Thus, Bayesian analysis provides rich and meaningful inferences about the sort of data that Abelson was interested in. I don't see any "paradox" that needs to be overcome. The Bayesian analysis never even brought up the issue of "proportion of variance accounted for" as Abelson did. Because the Bayesian analysis directly estimates all the parameters of interest, and provides a complete posterior distribution for their credibilities, Abelson's paradoxical statistic never even arose.


Appendix: The complete program. Data are from ESPN, linked in text above.

rm(list = ls())
graphics.off()
fileNameRoot="MajorLeagueBaseballBattingJAGS"
if ( .Platform$OS.type != "windows" ) {
  windows <- function( ... ) X11( ... )
}
                       # In the style of:
require(rjags)         # Kruschke, J. K. (2011). Doing Bayesian Data Analysis:
                       # A Tutorial with R and BUGS. Academic Press / Elsevier.
#------------------------------------------------------------------------------
# THE MODEL.

# Specify the model in JAGS language, but save it as a string in R:
modelString = "
model {
    # Likelihood:
    for ( i in 1:nPlayers ) {
        y[i] ~ dbin( theta[i] , N[i] )
    }
    # Prior:
    for ( i in 1:nPlayers ) {
        theta[i] ~ dbeta( a , b )
    }
    a <- mu * kappa
    b <- ( 1.0 - mu ) * kappa
    mu ~ dbeta( 1,1 )
    kappa ~ dgamma( 1.393 , 0.0393 ) # mode=10, sd=30
}
# ... JAGS model specification ends.
" # close quote to end modelString
# Write the modelString to a file, using R commands:
writeLines(modelString,con="model.txt")

#------------------------------------------------------------------------------
# THE DATA.

dataFrame = read.csv( file="MajorLeagueBaseballBattingStats2012.csv" )

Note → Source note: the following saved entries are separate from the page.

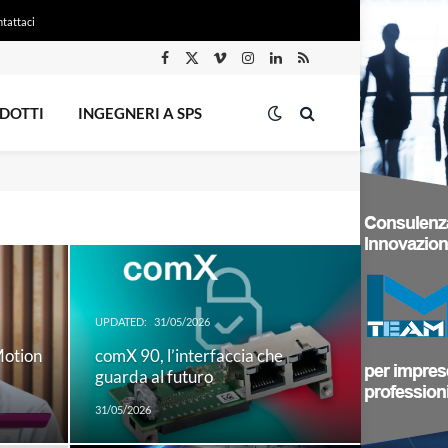
tattaci
Facebook
X
Vimeo
Instagram
LinkedIn
RSS
(Twitter)
DOTTI
INGEGNERI A SPS
UPDATED:
31/05/2026
Motion
comX 90, l’interfaccia che
guarda al futuro
31/05/2026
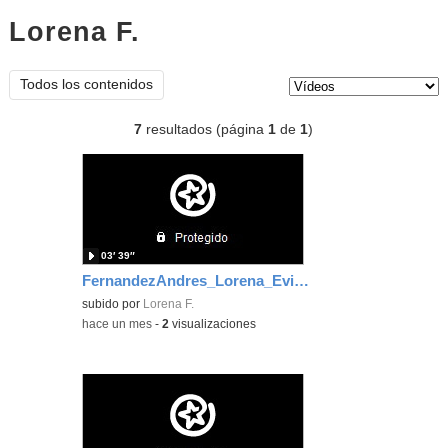
Lorena F.
vídeos
Tipo de contenido:
Todos los contenidos
7
resultados (página
1
de
1
)
03′ 39″
FernandezAndres_Lorena_EvidenciaArea4
subido por
Lorena F.
-
hace un mes
-
2
visualizaciones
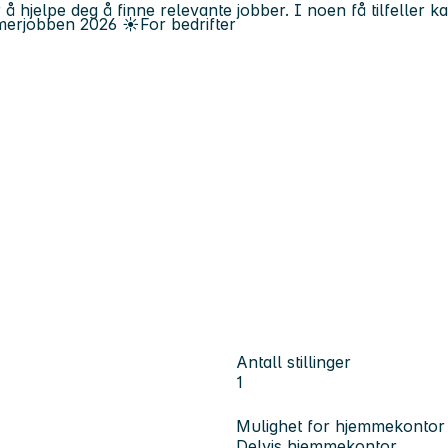
 å hjelpe deg å finne relevante jobber. I noen få tilfeller 
erjobben
2026
☀️
For bedrifter
Antall stillinger
1
Mulighet for hjemmekontor
Delvis hjemmekontor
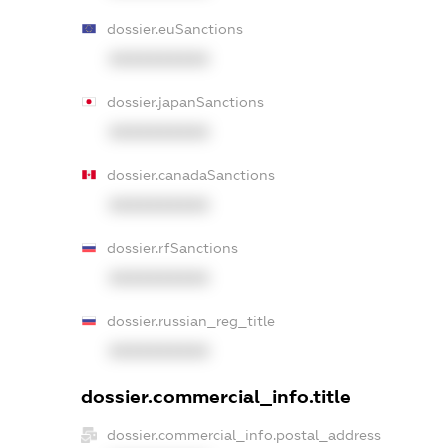
dossier.euSanctions
XXXXXXXXXX
dossier.japanSanctions
XXXXXXXXXX
dossier.canadaSanctions
XXXXXXXXXX
dossier.rfSanctions
XXXXXXXXXX
dossier.russian_reg_title
XXXXXXXXXX
dossier.commercial_info.title
dossier.commercial_info.postal_address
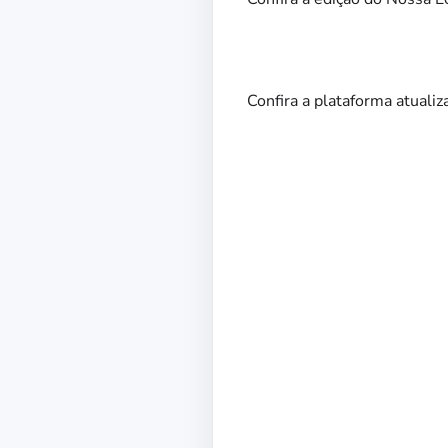
Confira a plataforma atual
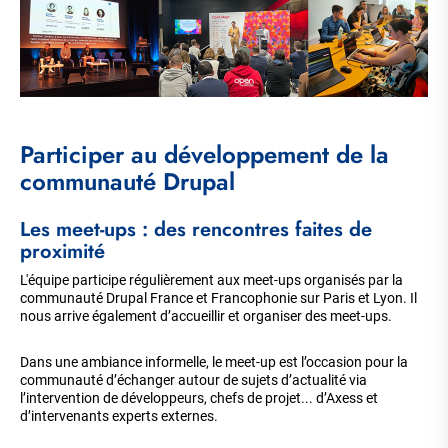
Participer au développement de la
communauté Drupal
Les meet-ups : des rencontres faites de
proximité
L'équipe participe régulièrement aux meet-ups organisés par la
communauté Drupal France et Francophonie sur Paris et Lyon. Il
nous arrive également d’accueillir et organiser des meet-ups.
Dans une ambiance informelle, le meet-up est l’occasion pour la
communauté d’échanger autour de sujets d’actualité via
l’intervention de développeurs, chefs de projet... d’Axess et
d’intervenants experts externes.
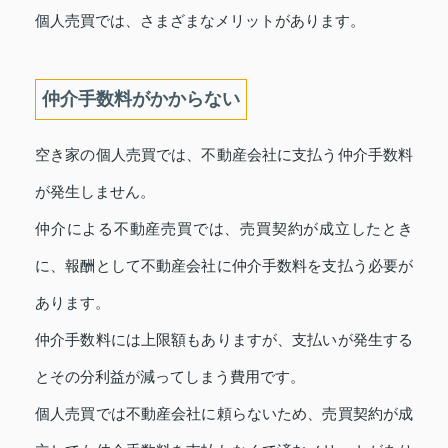
個人売買では、さまざまなメリットがあります。
仲介手数料がかからない
空き家の個人売買では、不動産会社に支払う仲介手数料
が発生しません。
仲介による不動産売買では、売買契約が成立したとき
に、報酬として不動産会社に仲介手数料を支払う必要が
あります。
仲介手数料には上限額もありますが、支払いが発生する
とその分利益が減ってしまう費用です。
個人売買では不動産会社に頼らないため、売買契約が成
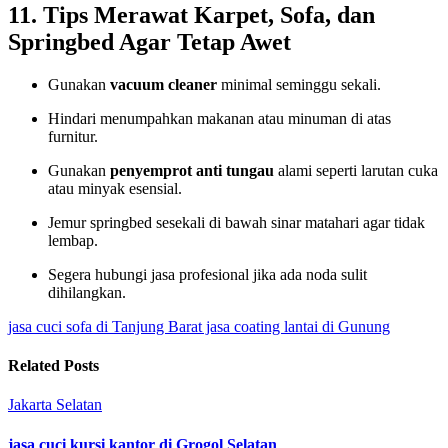
11. Tips Merawat Karpet, Sofa, dan
Springbed Agar Tetap Awet
Gunakan
vacuum cleaner
minimal seminggu sekali.
Hindari menumpahkan makanan atau minuman di atas
furnitur.
Gunakan
penyemprot anti tungau
alami seperti larutan cuka
atau minyak esensial.
Jemur springbed sesekali di bawah sinar matahari agar tidak
lembap.
Segera hubungi jasa profesional jika ada noda sulit
dihilangkan.
jasa cuci sofa di Tanjung Barat
jasa coating lantai di Gunung
Related Posts
Jakarta Selatan
jasa cuci kursi kantor di Grogol Selatan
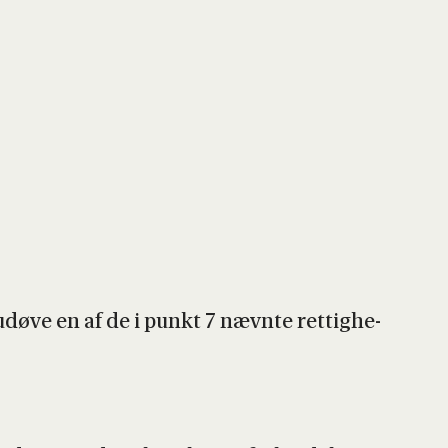
dø­ve en af de i punkt 7 nævn­te ret­tig­he­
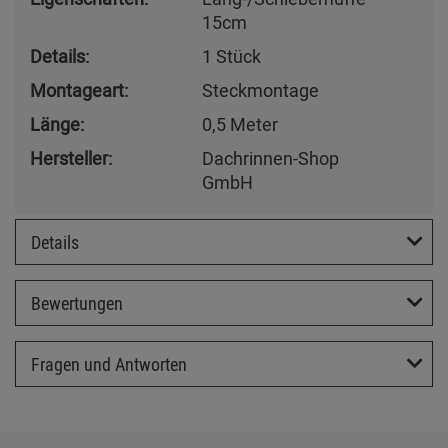
15cm
Details:
1 Stück
Montageart:
Steckmontage
Länge:
0,5 Meter
Hersteller:
Dachrinnen-Shop
GmbH
Details
Bewertungen
Fragen und Antworten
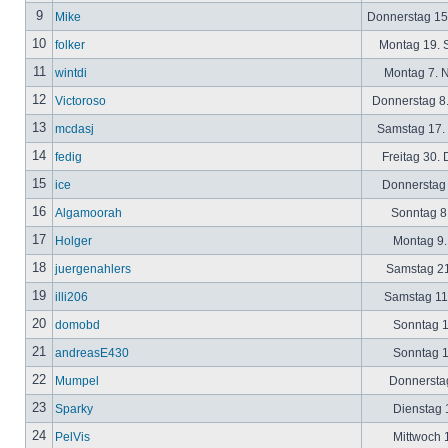
9
Mike
Donnerstag 15
10
folker
Montag 19. 
11
wintdi
Montag 7. 
12
Victoroso
Donnerstag 8
13
mcdasj
Samstag 17.
14
fedig
Freitag 30.
15
ice
Donnerstag 
16
Algamoorah
Sonntag 8.
17
Holger
Montag 9.
18
juergenahlers
Samstag 21
19
illi206
Samstag 11.
20
domobd
Sonntag 1
21
andreasE430
Sonntag 1
22
Mumpel
Donnerstag
23
Sparky
Dienstag 1
24
PelVis
Mittwoch 1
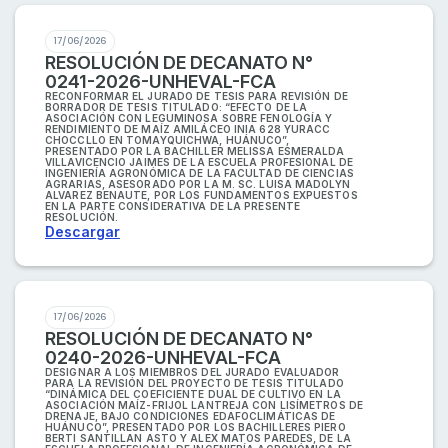
17/06/2026
RESOLUCIÓN DE DECANATO N°
0241-2026-UNHEVAL-FCA
RECONFORMAR EL JURADO DE TESIS PARA REVISIÓN DE
BORRADOR DE TESIS TITULADO: “EFECTO DE LA
ASOCIACIÓN CON LEGUMINOSA SOBRE FENOLOGÍA Y
RENDIMIENTO DE MAÍZ AMILÁCEO INIA 628 YURACC
CHOCCLLO EN TOMAYQUICHWA, HUÁNUCO”,
PRESENTADO POR LA BACHILLER MELISSA ESMERALDA
VILLAVICENCIO JAIMES DE LA ESCUELA PROFESIONAL DE
INGENIERÍA AGRONÓMICA DE LA FACULTAD DE CIENCIAS
AGRARIAS, ASESORADO POR LA M. SC. LUISA MADOLYN
ALVAREZ BENAUTE, POR LOS FUNDAMENTOS EXPUESTOS
EN LA PARTE CONSIDERATIVA DE LA PRESENTE
RESOLUCIÓN.
Descargar
17/06/2026
RESOLUCIÓN DE DECANATO N°
0240-2026-UNHEVAL-FCA
DESIGNAR A LOS MIEMBROS DEL JURADO EVALUADOR
PARA LA REVISIÓN DEL PROYECTO DE TESIS TITULADO
“DINÁMICA DEL COEFICIENTE DUAL DE CULTIVO EN LA
ASOCIACIÓN MAÍZ-FRIJOL LANTREJA CON LISÍMETROS DE
DRENAJE, BAJO CONDICIONES EDAFOCLIMÁTICAS DE
HUÁNUCO”, PRESENTADO POR LOS BACHILLERES PIERO
BERTI SANTILLAN ASTO Y ALEX MATOS PAREDES, DE LA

y = dataFrame$H  # hits for each player
N = dataFrame$AB  # at bats for each player
nPlayers = length(y)

dataList = list(
    y = y ,
    N = N ,
    nPlayers = nPlayers
)

#------------------------------------------------------------------------------
# INTIALIZE THE CHAIN.

# Let JAGS do it randomly...

#------------------------------------------------------------------------------
# RUN THE CHAINS.

parameters = c( "mu" , "kappa" , "theta" )   # The parameter(s) to be monitored.
adaptSteps = 1000              # Number of steps to "tune" the samplers.
burnInSteps = 1000            # Number of steps to "burn-in" the samplers.
nChains = 3                   # Number of chains to run.
numSavedSteps=100000           # Total number of steps in chains to save.
thinSteps=1                   # Number of steps to "thin" (1=keep every step).
nIter = ceiling( ( numSavedSteps * thinSteps ) / nChains ) # Steps per chain.
# Create, initialize, and adapt the model:
jagsModel = jags.model( "model.txt" , data=dataList , # inits=initsList ,
                        n.chains=nChains , n.adapt=adaptSteps )
# Burn-in:
cat( "Burning in the MCMC chain...\n" )
update( jagsModel , n.iter=burnInSteps )
# The saved MCMC chain:
cat( "Sampling final MCMC chain...\n" )
codaSamples = coda.samples( jagsModel , variable.names=parameters ,
                            n.iter=nIter , thin=thinSteps )
# resulting codaSamples object has these indices:
#   codaSamples[[ chainIdx ]][ stepIdx , paramIdx ]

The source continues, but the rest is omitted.